# Two balls on different paths

1. Aug 11, 2014

### Oculatus

I found this picture somewhere:

My question being, as in the picture, which ball gets to the end faster? I guess you could naively say that ball A reaches the end in less time, but then again, there is the force of gravity which would accelerate the ball going downwards (and deaccelerate it going upwards, respectively). In essence, the question really might be: does the gravitational pull accelerate the ball to a high enough velocity to compensate for the increased distance? I hope I'm going into the right direction with this, but I certainly lack the mathematical/physical knowledge to solve this (could the conservation of energy be used?).

I'd appreciate any input.

2. Aug 11, 2014

### phinds

Can you visualize roughly what the velocity vs time graph would look like for B as it goes down the trough and then comes back up?

3. Aug 11, 2014

### Staff: Mentor

I used to think it was obvious -- ball B has a higher average velocity, since its velocity is always greater than or equal to ball A. But on the other hand, ball B has to travel farther. Hmm.
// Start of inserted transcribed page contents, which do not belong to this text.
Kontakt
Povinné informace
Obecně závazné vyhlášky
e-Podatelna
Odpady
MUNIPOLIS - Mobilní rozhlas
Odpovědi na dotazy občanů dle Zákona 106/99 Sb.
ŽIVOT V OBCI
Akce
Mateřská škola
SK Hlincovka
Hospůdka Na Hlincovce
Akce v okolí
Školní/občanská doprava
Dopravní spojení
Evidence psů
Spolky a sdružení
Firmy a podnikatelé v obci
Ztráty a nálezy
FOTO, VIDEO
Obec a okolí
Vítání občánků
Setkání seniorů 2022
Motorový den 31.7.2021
So try picking a couple simple dip geometries to calculate the time it takes for the ball to make it across. Show us your calcs -- we are all interested in the correct answer...

4. Aug 12, 2014

### Staff: Mentor

I figured that the increase in distance traveled is a linear function of the depth of the dip, as is the increase in the ball's energy as it drops that distance. Speed goes as the square root of kinetic energy, so the distance traveled should increase more rapidly than the speed and A wins the race.

5. Aug 12, 2014

### willem2

The question is, can the horizontal component of the velocity vh ever become smaller than v0?
The only force that can reduce vh is the normal force. On a down-slope the horizontal component of the normal force points forward, so vh can only increase. If the hole was symmetrical, we would now be done, because vh on the up-slope would have to be the same as on the corresponding point on the down-slope, so vh >= v0 everywhere.
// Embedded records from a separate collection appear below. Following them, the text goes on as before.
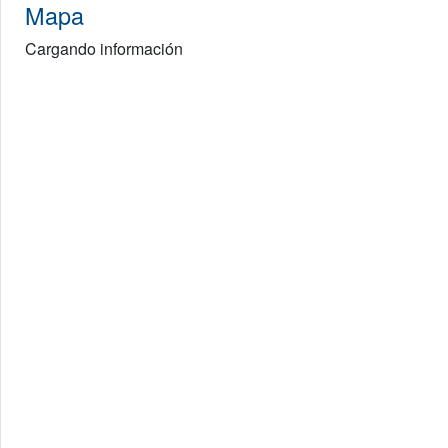
Mapa
Cargando información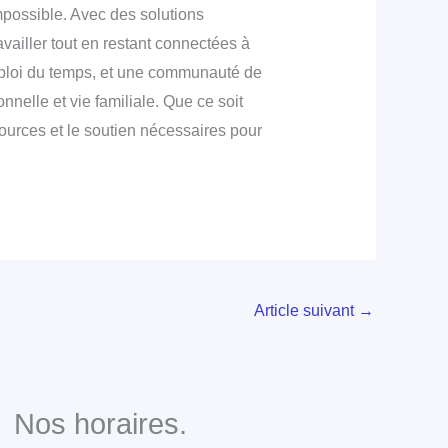
impossible. Avec des solutions
iller tout en restant connectées à
’emploi du temps, et une communauté de
nnelle et vie familiale. Que ce soit
ources et le soutien nécessaires pour
Article suivant
→
Nos horaires.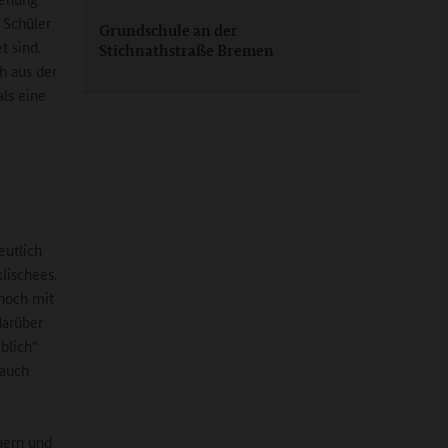
 Schüler
Grundschule an der
 sind.
Stichnathstraße Bremen
h aus der
als eine
eutlich
lischees.
 noch mit
darüber
blich“
 auch
uern und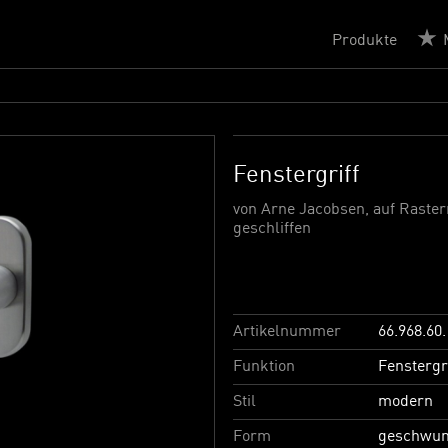
Produkte
Fenstergriff
von Arne Jacobsen, auf Raster
geschliffen
Artikelnummer
66.968.60.
Funktion
Fenstergr
Stil
modern
Form
geschwu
It seems possible to think of a real steep up-slope, that could reduce vh[/SUB to smaller than v0, but if that happens, the vertical component of the velocity would become so large that the ball would jump up above the starting level.

6. Aug 12, 2014

### bahamagreen

Is there anything changing the horizontal component of either of the balls' velocites?

Unless there is, it looks like a tie, to me.

7. Aug 12, 2014

### A.T.

You don't think that ball B will have a higher horizontal velocity than V0 at the bottom of the dent? See willem's post.

8. Aug 12, 2014

### Delta²

Yes there is, it is a component of the normal force (it is normal to the surface orientation and not normal to horizontal velocity) from the cavity surface that increases horizontal component $v_{h_B}$ to a velocity $v_{hmax}>v_0$. That is during the descent of ball B. During the ascend we have again the component of the normal force that decreases the horizontal velocity from $v_{hmax}$ back to $v_0$.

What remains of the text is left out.